§ **DIRECTIONS FOR THIS TASK**
For every line in the material below that holds "dans", report the line.

§ **DATA TO USE**
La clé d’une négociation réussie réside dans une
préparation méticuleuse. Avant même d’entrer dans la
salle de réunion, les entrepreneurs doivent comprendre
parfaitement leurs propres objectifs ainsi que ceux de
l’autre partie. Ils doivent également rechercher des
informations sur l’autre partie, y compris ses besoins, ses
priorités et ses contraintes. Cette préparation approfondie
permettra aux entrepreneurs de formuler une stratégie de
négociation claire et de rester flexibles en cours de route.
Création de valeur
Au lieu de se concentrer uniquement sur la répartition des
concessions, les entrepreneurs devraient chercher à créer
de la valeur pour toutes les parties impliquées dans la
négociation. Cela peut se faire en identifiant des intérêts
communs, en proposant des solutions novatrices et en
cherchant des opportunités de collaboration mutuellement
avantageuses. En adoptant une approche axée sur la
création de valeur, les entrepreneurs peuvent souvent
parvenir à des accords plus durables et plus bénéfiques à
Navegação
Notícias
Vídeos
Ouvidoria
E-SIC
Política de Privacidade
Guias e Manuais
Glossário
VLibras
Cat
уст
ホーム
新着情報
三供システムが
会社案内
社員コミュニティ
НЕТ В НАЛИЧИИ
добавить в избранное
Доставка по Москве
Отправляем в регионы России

§ **THE COMPLETED TASK**
La clé d’une négociation réussie réside dans une
préparation méticuleuse. Avant même d’entrer dans la
de la valeur pour toutes les parties impliquées dans la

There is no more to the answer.